Ich bitte um Hilfe. Ernsthafte Hilfe. Ich bitte darum, nicht ausgelacht zu werden für diese Sachen. Er ist mein bester Freund und ich wäre einfach zu allem bereit, um ihn nicht zu verlieren. Ich wäre sogar bereit, ihn zu verlieren, weil er entscheidet, dass er nicht mit mir als WG-Partner zusammen wohnen kann, denn es ist klar, dass das mögliche neue Partner immer abschrecken wird. Mir ist es wichtig, dass er glücklich wird und jetzt gerade habe ich einfach Angst, dass ich dabei auf der Strecke bleibe. Und ich habe Angst, wie es jetzt weiter gehen soll.

Vielen Dank fürs Lesen.

28.10.2020 11:51 • #1


T
Zitat von Nessaia:
Und ich habe Angst, wie es jetzt weiter gehen soll.

Das ist dein Grundproblem. Es wird nur am Ende erwähnt - zum Abschluss.

Ich weiss nicht wie oft du sagst, dass du ihn nicht verlieren willst - als Menschen um dann doch wieder zu relativieren:
Zitat von Nessaia:
Das Gefühl, das Bedürfnis, die Beziehung wieder zu kitten, ist immer noch da und es lässt sich nicht durch Logik auslöschen.

Zitat von Nessaia:
Werde hingehalten von ihm, weil er unsicher ist

Weisst du überhaupt noch, wo ER endet und DU anfängst? Das hört sich alles nach starker Symbiose an. Ich glaube sogar, dass es gesund und gut für dich wäre, wenn ihr wieder Distanz schafft und nicht mehr zusammen wohnt.
Natürlich hast du Angst vor dem was kommt: Es ist neu und unsicher. Aber so ist das Leben. Du kannst ewig darüber nachdenken und dir Gedankenmonster zusammenbauen oder du kann einfach mal ausprobieren, etwas zu machen ohne es vorher zu zerdenken.
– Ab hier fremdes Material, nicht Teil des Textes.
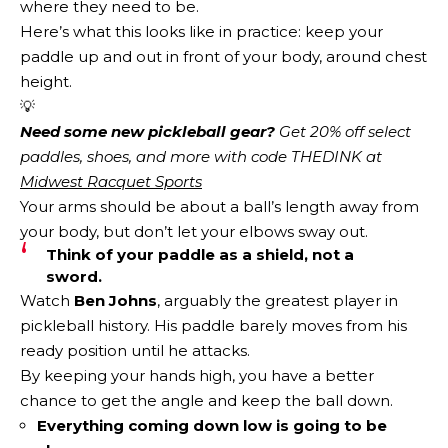
where they need to be.
Here’s what this looks like in practice: keep your
paddle up and out in front of your body, around chest
height.
💡
Need some new pickleball gear?
 Get 20% off select 
paddles, shoes, and more with code THEDINK at 
Midwest Racquet Sports
Your arms should be about a ball’s length away from
your body, but don’t let your elbows sway out.
Think of your paddle as a shield, not a
sword.
Watch
Ben Johns
, arguably the greatest player in
pickleball history. His paddle barely moves from his
ready position until he attacks.
By keeping your hands high, you have a better
chance to get the angle and keep the ball down.
Everything coming down low is going to be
Deine langes Posting spricht fast ausschließlich nur von ihm oder von euch. Wo bleibst du? Wo bist du die ganzen Jahre geblieben? Weisst du noch wer du bist?

Zitat von Nessaia:
Aber ich will ihn nicht verlieren.

Das WARUM erschliesst sich mir nicht. Ganz ehrlich: das waren so viele Worte so viele (für mich) vorgeschobene Gründe... Aber keine wirkliche Antwort auf diese sich wiederholende Frage.


Zitat von Nessaia:
Ich will an seiner Seite sein und wieder der Mensch, dem er erzählt

Als? Für mich hört es sich danach an, auch wegen ein paar Aussagen am Ende deiner Geschichte, dass du darüber deinen Wert definierst.

28.10.2020 12:10 • #2


D
Du machst Probleme, wo keine sind.
Gute und enge Freunde, Vertraute, die verlieren sich nicht.
Sucht euch eigene Wohnungen, die nicht zu weit voneinander entfernt sind und gut ist.

Neue Partner stehen echt nicht auf gemischte WGs, deren Teilnehmer einst verbandelt waren.
Ihr verbaut Euch beide Entwicklungschancen, aus einer zähen Furcht heraus, loszulassen.